_YOUR TASK_
Examine each line of the data. Copy those that contain the string "admin".

_Document understanding data_
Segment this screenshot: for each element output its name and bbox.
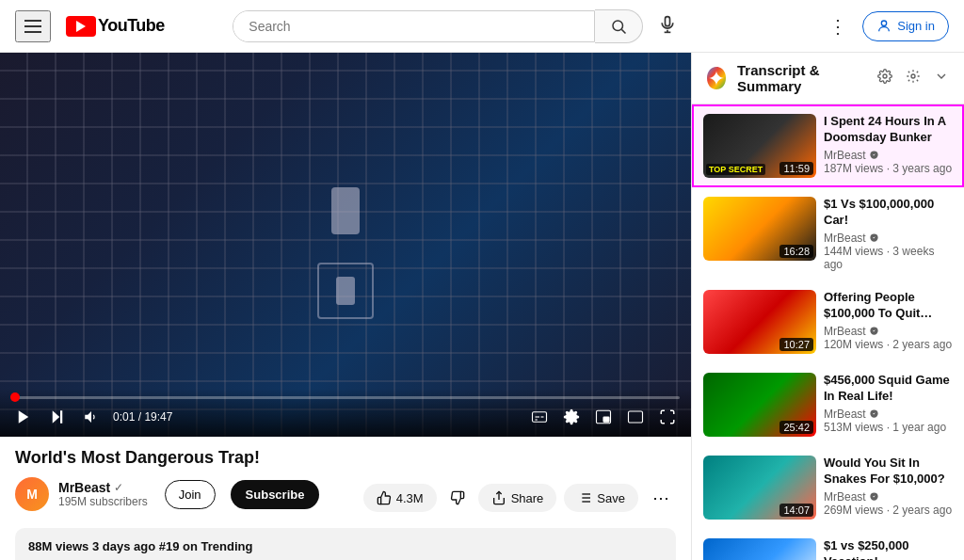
svg-point-25 (911, 74, 915, 78)
search-input[interactable] (233, 11, 594, 41)
video-controls: 0:01 / 19:47 (0, 389, 691, 437)
sidebar-video-item[interactable]: 16:28 $1 Vs $100,000,000 Car! MrBeast 14… (692, 187, 964, 280)
gear-icon (906, 69, 921, 84)
action-row: 4.3M Share Save ⋯ (363, 481, 676, 515)
video-background (0, 53, 691, 437)
thumbnail-wrap: 14:07 (703, 456, 816, 520)
fullscreen-button[interactable] (655, 405, 680, 429)
next-button[interactable] (45, 405, 70, 429)
description-stats: 88M views 3 days ago #19 on Trending (28, 537, 663, 556)
mic-icon (658, 15, 677, 34)
video-item-info: Offering People $100,000 To Quit Their J… (824, 290, 953, 354)
theater-button[interactable] (623, 405, 648, 429)
gemini-icon (703, 65, 730, 91)
video-item-channel: MrBeast (824, 325, 953, 338)
video-item-meta: 187M views · 3 years ago (824, 162, 953, 175)
thumbnail-wrap: TOP SECRET 11:59 (703, 114, 816, 178)
sidebar-video-item[interactable]: TOP SECRET 11:59 I Spent 24 Hours In A D… (692, 104, 964, 187)
channel-name-row: MrBeast ✓ (58, 480, 148, 495)
video-item-meta: 269M views · 2 years ago (824, 504, 953, 517)
svg-point-24 (883, 74, 887, 78)
subscribe-button[interactable]: Subscribe (231, 480, 320, 509)
subscriber-count: 195M subscribers (58, 495, 148, 508)
svg-point-5 (882, 21, 887, 25)
video-duration: 11:59 (779, 162, 813, 175)
video-duration: 10:27 (779, 338, 813, 351)
verified-badge: ✓ (114, 481, 123, 494)
video-duration: 16:28 (779, 245, 813, 258)
menu-button[interactable] (15, 10, 51, 42)
video-item-title: I Spent 24 Hours In A Doomsday Bunker (824, 114, 953, 146)
progress-bar[interactable] (11, 396, 680, 399)
sidebar-video-item[interactable]: 16:07 $1 vs $250,000 Vacation! MrBeast 1… (692, 529, 964, 560)
sidebar-video-item[interactable]: 25:42 $456,000 Squid Game In Real Life! … (692, 363, 964, 446)
sidebar-icon-button-2[interactable] (902, 65, 924, 91)
top-secret-label: TOP SECRET (706, 164, 765, 175)
dislike-button[interactable] (444, 484, 471, 512)
yt-brand-text: YouTube (98, 16, 165, 36)
video-item-title: Would You Sit In Snakes For $10,000? (824, 456, 953, 488)
video-item-channel: MrBeast (824, 232, 953, 245)
settings-button[interactable] (559, 405, 584, 429)
search-input-wrap (233, 10, 595, 42)
save-label: Save (597, 491, 625, 505)
share-button[interactable]: Share (478, 484, 557, 512)
more-options-button[interactable]: ⋮ (821, 8, 855, 45)
like-button[interactable]: 4.3M (363, 484, 437, 512)
video-title: World's Most Dangerous Trap! (15, 448, 676, 468)
description: 88M views 3 days ago #19 on Trending I c… (15, 528, 676, 560)
video-item-info: $1 vs $250,000 Vacation! MrBeast 173M vi… (824, 538, 953, 560)
user-icon (876, 19, 892, 34)
join-button[interactable]: Join (165, 480, 216, 509)
sidebar-video-item[interactable]: 14:07 Would You Sit In Snakes For $10,00… (692, 446, 964, 529)
sidebar-icon-group (874, 65, 953, 91)
right-controls (527, 405, 680, 429)
progress-fill (11, 396, 15, 399)
svg-rect-2 (666, 17, 670, 26)
youtube-logo[interactable]: YouTube (66, 16, 165, 37)
search-bar (233, 8, 684, 44)
svg-rect-16 (629, 411, 643, 423)
play-button[interactable] (11, 405, 36, 429)
search-button[interactable] (595, 9, 643, 43)
search-icon (610, 18, 627, 35)
sidebar-video-item[interactable]: 10:27 Offering People $100,000 To Quit T… (692, 280, 964, 363)
subtitles-button[interactable] (527, 405, 552, 429)
volume-button[interactable] (79, 405, 104, 429)
header-left: YouTube (15, 10, 165, 42)
video-item-title: $456,000 Squid Game In Real Life! (824, 373, 953, 405)
sign-in-button[interactable]: Sign in (862, 11, 949, 41)
svg-rect-15 (603, 417, 609, 422)
thumbnail (703, 538, 816, 560)
thumbs-down-icon (450, 490, 465, 505)
video-item-meta: 513M views · 1 year ago (824, 421, 953, 434)
avatar: M (15, 477, 49, 511)
sidebar: Transcript & Summary TOP SECRET 11:59 I … (691, 53, 964, 560)
video-item-title: Offering People $100,000 To Quit Their J… (824, 290, 953, 322)
more-actions-button[interactable]: ⋯ (646, 481, 676, 515)
thumbs-up-icon (377, 490, 392, 505)
video-duration: 14:07 (779, 504, 813, 517)
thumbnail-wrap: 16:07 (703, 538, 816, 560)
settings-outline-icon (877, 69, 892, 84)
sign-in-label: Sign in (897, 19, 935, 33)
sidebar-title: Transcript & Summary (737, 62, 874, 94)
sidebar-icon-button-1[interactable] (874, 65, 896, 91)
video-item-info: I Spent 24 Hours In A Doomsday Bunker Mr… (824, 114, 953, 178)
video-item-channel: MrBeast (824, 490, 953, 504)
channel-info: MrBeast ✓ 195M subscribers (58, 480, 148, 508)
video-area: 0:01 / 19:47 (0, 53, 691, 560)
thumbnail-wrap: 16:28 (703, 197, 816, 261)
mic-button[interactable] (651, 8, 684, 44)
verified-check-icon (869, 408, 879, 419)
video-item-meta: 120M views · 2 years ago (824, 338, 953, 351)
save-button[interactable]: Save (564, 484, 638, 512)
main-content: 0:01 / 19:47 (0, 53, 964, 560)
svg-line-1 (622, 29, 626, 33)
controls-row: 0:01 / 19:47 (11, 405, 680, 429)
miniplayer-button[interactable] (591, 405, 616, 429)
video-item-channel: MrBeast (824, 408, 953, 421)
video-item-channel: MrBeast (824, 149, 953, 162)
sidebar-header: Transcript & Summary (692, 53, 964, 104)
sidebar-collapse-button[interactable] (930, 65, 953, 91)
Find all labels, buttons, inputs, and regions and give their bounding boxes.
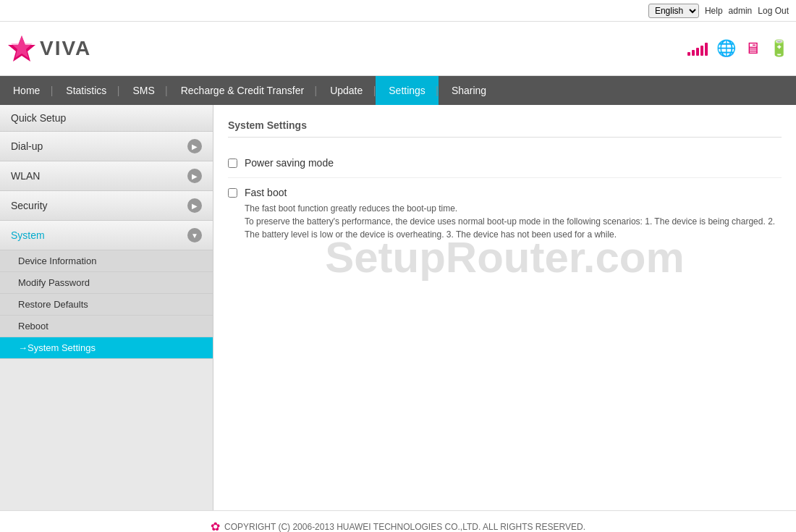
nav-recharge[interactable]: Recharge & Credit Transfer (168, 76, 317, 105)
sidebar-sub-device-info[interactable]: Device Information (0, 250, 213, 272)
content-area: System Settings SetupRouter.com Power sa… (213, 105, 796, 510)
fast-boot-checkbox[interactable] (228, 188, 237, 198)
sidebar-item-system[interactable]: System ▼ (0, 221, 213, 250)
sidebar: Quick Setup Dial-up ▶ WLAN ▶ Security ▶ … (0, 105, 213, 510)
main-layout: Quick Setup Dial-up ▶ WLAN ▶ Security ▶ … (0, 105, 796, 510)
sidebar-sub-restore-defaults[interactable]: Restore Defaults (0, 294, 213, 316)
footer-copyright: COPYRIGHT (C) 2006-2013 HUAWEI TECHNOLOG… (224, 522, 585, 532)
sidebar-arrow-dialup: ▶ (187, 139, 202, 153)
bar3 (696, 48, 699, 56)
bar4 (700, 46, 703, 56)
nav-bar: Home Statistics SMS Recharge & Credit Tr… (0, 76, 796, 105)
fast-boot-label-group: Fast boot The fast boot function greatly… (245, 187, 782, 241)
sidebar-sub-label-device-info: Device Information (18, 256, 96, 266)
sidebar-sub-label-modify-password: Modify Password (18, 277, 90, 288)
globe-icon: 🌐 (716, 39, 736, 58)
sidebar-item-security[interactable]: Security ▶ (0, 191, 213, 221)
power-saving-label: Power saving mode (245, 157, 334, 169)
sidebar-arrow-system: ▼ (187, 228, 202, 242)
power-saving-label-group: Power saving mode (245, 157, 334, 169)
sidebar-sub-label-system-settings: →System Settings (18, 342, 96, 353)
nav-update[interactable]: Update (317, 76, 376, 105)
sidebar-label-quick-setup: Quick Setup (11, 112, 66, 124)
sidebar-sub-modify-password[interactable]: Modify Password (0, 272, 213, 294)
sidebar-sub-reboot[interactable]: Reboot (0, 316, 213, 337)
power-saving-row: Power saving mode (228, 148, 782, 178)
sidebar-label-security: Security (11, 200, 48, 211)
logo-bar: VIVA 🌐 🖥 🔋 (0, 22, 796, 76)
bar1 (687, 52, 690, 56)
signal-bars-icon (687, 41, 708, 56)
logo: VIVA (7, 34, 91, 63)
sidebar-label-wlan: WLAN (11, 170, 40, 182)
fast-boot-desc: The fast boot function greatly reduces t… (245, 202, 782, 241)
bar2 (692, 50, 695, 56)
viva-logo-icon (7, 34, 36, 63)
bar5 (705, 43, 708, 56)
sidebar-arrow-wlan: ▶ (187, 169, 202, 183)
battery-icon: 🔋 (769, 39, 789, 58)
sidebar-label-system: System (11, 229, 45, 241)
language-select[interactable]: English Arabic (648, 4, 699, 18)
help-link[interactable]: Help (705, 6, 723, 16)
fast-boot-row: Fast boot The fast boot function greatly… (228, 178, 782, 250)
fast-boot-label: Fast boot (245, 187, 782, 198)
footer: ✿ COPYRIGHT (C) 2006-2013 HUAWEI TECHNOL… (0, 510, 796, 532)
content-title: System Settings (228, 119, 782, 138)
sidebar-sub-label-restore-defaults: Restore Defaults (18, 299, 88, 310)
footer-logo-icon: ✿ (211, 520, 220, 532)
sidebar-item-wlan[interactable]: WLAN ▶ (0, 161, 213, 191)
nav-settings[interactable]: Settings (376, 76, 439, 105)
sidebar-sub-system-settings[interactable]: →System Settings (0, 337, 213, 359)
sidebar-label-dialup: Dial-up (11, 140, 43, 152)
monitor-icon: 🖥 (745, 39, 761, 58)
logo-text: VIVA (40, 37, 91, 60)
nav-statistics[interactable]: Statistics (53, 76, 119, 105)
admin-label: admin (729, 6, 753, 16)
power-saving-checkbox[interactable] (228, 159, 237, 168)
signal-icons: 🌐 🖥 🔋 (687, 39, 789, 58)
top-bar: English Arabic Help admin Log Out (0, 0, 796, 22)
nav-home[interactable]: Home (0, 76, 53, 105)
sidebar-arrow-security: ▶ (187, 198, 202, 213)
nav-sms[interactable]: SMS (119, 76, 167, 105)
sidebar-item-dialup[interactable]: Dial-up ▶ (0, 132, 213, 161)
nav-sharing[interactable]: Sharing (439, 76, 499, 105)
sidebar-item-quick-setup[interactable]: Quick Setup (0, 105, 213, 132)
sidebar-sub-label-reboot: Reboot (18, 321, 48, 332)
logout-link[interactable]: Log Out (758, 6, 789, 16)
content-inner: System Settings SetupRouter.com Power sa… (228, 119, 782, 366)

_TASK OUTPUT_
admin-label: admin (729, 6, 753, 16)
top-bar: English Arabic Help admin Log Out (0, 0, 796, 22)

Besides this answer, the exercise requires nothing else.